Além disso, a Lusa também alegou as dificuldades financeiras enfrentadas nos últimos anos, que acabaram sendo agravadas pela pandemia de Covid-19, e citou os precedentes do Vasco, Botafogo e Cruzeiro no ano passado. Esses três clubes conseguiram na Justiça o direito de centralizar as execuções com base na Lei 14.193/21. Na época, nenhum deles ainda havia se transformado em SAF.
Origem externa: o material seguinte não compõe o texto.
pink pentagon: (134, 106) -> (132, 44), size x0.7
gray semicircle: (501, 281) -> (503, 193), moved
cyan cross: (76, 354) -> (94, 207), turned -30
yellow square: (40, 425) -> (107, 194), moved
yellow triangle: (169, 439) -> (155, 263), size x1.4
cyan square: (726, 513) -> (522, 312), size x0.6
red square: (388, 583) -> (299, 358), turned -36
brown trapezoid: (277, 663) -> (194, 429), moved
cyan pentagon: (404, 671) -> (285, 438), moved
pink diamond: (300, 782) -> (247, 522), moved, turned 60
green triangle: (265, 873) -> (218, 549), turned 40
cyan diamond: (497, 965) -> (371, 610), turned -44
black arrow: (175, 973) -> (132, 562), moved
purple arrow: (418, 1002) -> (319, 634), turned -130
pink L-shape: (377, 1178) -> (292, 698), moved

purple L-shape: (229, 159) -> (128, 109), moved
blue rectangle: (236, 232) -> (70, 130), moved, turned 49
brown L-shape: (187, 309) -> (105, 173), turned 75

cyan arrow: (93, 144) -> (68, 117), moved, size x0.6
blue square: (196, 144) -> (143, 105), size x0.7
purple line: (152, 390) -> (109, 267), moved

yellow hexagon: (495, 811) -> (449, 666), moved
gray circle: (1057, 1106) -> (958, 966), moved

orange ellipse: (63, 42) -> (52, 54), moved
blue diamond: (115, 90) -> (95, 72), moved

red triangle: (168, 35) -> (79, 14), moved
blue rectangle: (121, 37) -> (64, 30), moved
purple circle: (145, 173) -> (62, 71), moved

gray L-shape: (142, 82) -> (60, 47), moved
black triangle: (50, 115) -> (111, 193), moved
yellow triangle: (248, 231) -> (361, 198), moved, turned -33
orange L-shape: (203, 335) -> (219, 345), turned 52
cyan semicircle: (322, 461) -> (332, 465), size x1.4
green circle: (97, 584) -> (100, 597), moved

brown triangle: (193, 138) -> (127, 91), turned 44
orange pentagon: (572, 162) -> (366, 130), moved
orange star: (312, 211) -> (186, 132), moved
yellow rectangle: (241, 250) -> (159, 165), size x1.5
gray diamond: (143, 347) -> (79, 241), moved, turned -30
A Portuguesa agora terá 60 dias para apresentar o plano de credores com os documentos necessários, conforme determina a legislação. Caso aprovado, o clube terá até seis anos para pagar seus credores por meio de repasse de 20% de sua receita mensal.
Por fim, Theotonio Chermont alerta para um possível cenário futuro diante das recentes decisões semelhantes à essa.
“Estamos assistindo um show de absurdos que lá na frente não vai funcionar. Clubes já falidos e sem SAF não conseguirão pagar o RCE e os credores por sua vez não receberão seus haveres, tal como ocorreu nos diversos e sucessivos atos trabalhistas. E aí chamarão alguém para inventar uma outra lei para consertar o que não deu certo. Tudo isso gera enorme descrença do poder judiciário”, finaliza o advogado.